Transcript for Imaging features of COVID-19
Content Reviewers:Pauline Rowsome, Evan Debevec-McKenney, Alex Aranda, Rishi Desai, MD, MPH, Yifan Xiao, MD
Imaging features of COVID-19
As of March 16th, so in just the first three months of the outbreak, there have been 167,511 cases of COVID-19 and 6,606 deaths, working out to a mortality rate of 3.9%.
On top of that, every case of COVID-19, leads to roughly 2.3 new cases, meaning that the outbreak is still spreading.
Many countries have been affected, and there are numerous cases of community spread, meaning that individuals are getting sick without being around any sick contacts or having traveled to outbreak areas.
In that context, healthcare workers need diagnostic tools to investigate cases of potential COVID-19 that are both sensitive and specific.
The gold standard for diagnosis of COVID-19 is RT-PCR, or reverse transcription polymerase chain reaction.
In the early days of the epidemic in China RT-PCR was only 30 to 70% sensitive whereas Chest CT was reportedly much more sensitive in that context.
However, more recent data from the US labs at the University of Washington suggests that second generation COVID RT-PCR tests are faring much better, with 95%+ sensitivity.
Despite its usefulness in the early days of the epidemic in China, Chest CT findings are no longer part of the diagnostic criteria for COVID.
There are still clearly issues with access to RT-PCR and related wait times in the US and elsewhere.
Nevertheless, over the past several weeks, several major US radiology societies have come out with statements making it clear that CT should be used sparingly in COVID and only when it will impact management.
However, because there will be certain cases when imaging is indicated, as well as patients imaged for other reasons whose scans reveal findings potentially suggestive of COVID, it is essential that healthcare providers be familiar with the imaging features of the infection.
Typically, when a patient has symptoms of COVID-19, like fever, cough, or shortness of breath, they may get a chest X-ray.
The most common abnormal finding is “ground glass” opacities, meaning that some portions of the lungs look like a “hazy” shade of gray instead of being black with fine white lung markings for blood vessels.
It looks a bit like frosted glass, like a window in the wintertime.

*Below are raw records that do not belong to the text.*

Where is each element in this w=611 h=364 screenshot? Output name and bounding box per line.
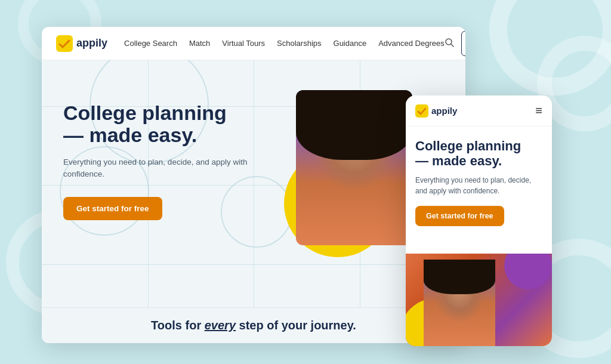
mobile-logo-text: appily: [431, 106, 457, 116]
mobile-logo-icon: [415, 104, 428, 118]
nav-link-scholarships[interactable]: Scholarships: [277, 39, 321, 48]
navbar: appily College Search Match Virtual Tour…: [42, 27, 465, 60]
mobile-hero-section: College planning — made easy. Everything…: [406, 127, 552, 236]
mobile-logo[interactable]: appily: [415, 104, 457, 118]
search-icon[interactable]: [445, 38, 454, 50]
svg-rect-0: [56, 35, 73, 52]
person-face-simulation: [296, 90, 412, 245]
logo-icon: [56, 35, 73, 52]
svg-rect-3: [415, 104, 428, 118]
mobile-person-photo: [424, 260, 495, 346]
logo-text: appily: [76, 37, 107, 50]
svg-line-2: [451, 44, 453, 47]
hero-section: College planning — made easy. Everything…: [42, 60, 465, 307]
tagline-bar: Tools for every step of your journey.: [42, 307, 465, 343]
login-button[interactable]: Log In: [461, 31, 465, 56]
hero-title: College planning — made easy.: [63, 102, 254, 147]
nav-link-college-search[interactable]: College Search: [124, 39, 177, 48]
mobile-cta-button[interactable]: Get started for free: [415, 206, 504, 226]
mobile-person-sim: [424, 260, 495, 346]
mobile-hero-subtitle: Everything you need to plan, decide, and…: [415, 175, 542, 196]
mobile-navbar: appily ≡: [406, 95, 552, 127]
nav-link-guidance[interactable]: Guidance: [334, 39, 367, 48]
bg-circle-top-right: [489, 0, 611, 95]
desktop-browser-card: appily College Search Match Virtual Tour…: [42, 27, 465, 343]
mobile-person-hair: [424, 260, 495, 294]
nav-link-match[interactable]: Match: [189, 39, 210, 48]
cta-button[interactable]: Get started for free: [63, 197, 162, 220]
mobile-image-area: [406, 254, 552, 346]
nav-link-advanced-degrees[interactable]: Advanced Degrees: [378, 39, 445, 48]
nav-links: College Search Match Virtual Tours Schol…: [124, 39, 445, 48]
person-hair: [296, 90, 412, 160]
hamburger-icon[interactable]: ≡: [535, 104, 542, 118]
hero-text-block: College planning — made easy. Everything…: [63, 90, 254, 220]
tagline-text: Tools for every step of your journey.: [151, 319, 356, 332]
mobile-browser-card: appily ≡ College planning — made easy. E…: [406, 95, 552, 346]
hero-person-photo: [296, 90, 412, 245]
mobile-hero-title: College planning — made easy.: [415, 138, 542, 169]
nav-link-virtual-tours[interactable]: Virtual Tours: [222, 39, 265, 48]
logo[interactable]: appily: [56, 35, 107, 52]
nav-actions: Log In: [445, 31, 465, 56]
hero-subtitle: Everything you need to plan, decide, and…: [63, 156, 254, 181]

It is important to note, however, that chest X-rays are not very sensitive for COVID-19 and can yield false negatives.
Now compared to chest X-rays, chest CT gives a much more detailed view.
The most common CT finding in COVID-19 are those ground-glass opacities scattered throughout the lungs.
They represent tiny air-sacs or alveoli getting filled with fluid, and turning a shade of grey on a CT scan.
In severe or more advanced infections, more and more fluid will accumulate in the lobes of the lungs, so the ground glass appearance will progress to a solid white “consolidation.”
Finally, there’s a finding called the “crazy paving” pattern due to swelling of the interstitial space along the walls of the lung lobules.
This makes the walls look thicker, like white lines against the hazy, ground glass background.